After NVIDIA released G-Sync, other companies proposed competing technologies that they claimed would do something similar and be available soon. AMD, in particular, introduced FreeSync, which it stated would be a similar solution to G-Sync, available to all in the near future. Are the two techniques exactly the same or just close?
FreeSync and Adaptive-Sync
Adaptive-Sync is a new VESA standard that is part of the 1.2a specification for DisplayPort.

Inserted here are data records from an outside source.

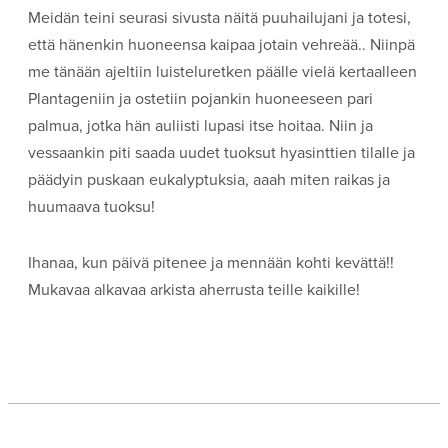
Meidän teini seurasi sivusta näitä puuhailujani ja totesi,
että hänenkin huoneensa kaipaa jotain vehreää.. Niinpä
me tänään ajeltiin luisteluretken päälle vielä kertaalleen
Plantageniin ja ostetiin pojankin huoneeseen pari
palmua, jotka hän auliisti lupasi itse hoitaa. Niin ja
vessaankin piti saada uudet tuoksut hyasinttien tilalle ja
päädyin puskaan eukalyptuksia, aaah miten raikas ja
huumaava tuoksu!
Ihanaa, kun päivä pitenee ja mennään kohti kevättä!!
Mukavaa alkavaa arkista aherrusta teille kaikille!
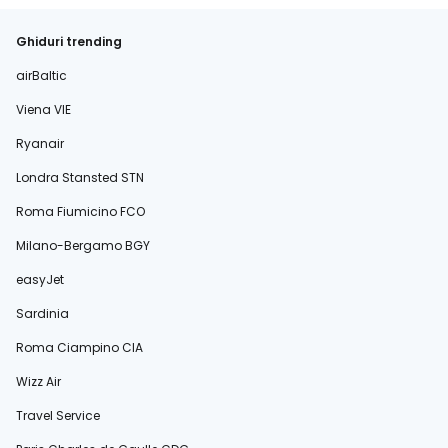
Ghiduri trending
airBaltic
Viena VIE
Ryanair
Londra Stansted STN
Roma Fiumicino FCO
Milano-Bergamo BGY
easyJet
Sardinia
Roma Ciampino CIA
Wizz Air
Travel Service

FreeSync is an AMD project to produce graphics cards and drivers that support the new standard.
Instead of updating the monitor at a constant refresh rate, FreeSync makes the monitor update match the display update, which, somewhat like G-Sync, makes for a visual experience that’s smooth and fluid.
After some delay, FreeSync monitors are just beginning to be released; They may not be exactly what you want as they need to be used with a compatible AMD Radeon graphics card, they need DisplayPort 1.2a, and as yet some of them are limited to refresh rates of 75Hz or 90Hz or less. Also, they are expensive. That being said, there’s hope that FreeSync might eventually be cheaper than G-Sync, because FreeSync is tied to an industry standard that may be widely adopted.
Which GPUs are Compatible with FreeSync?
AMD has released a list of Free-Sync compatible graphics cards which includes older cards like the R9 290X, 290, R7 260X, and R7 260 while leaving relabeled 280s behind.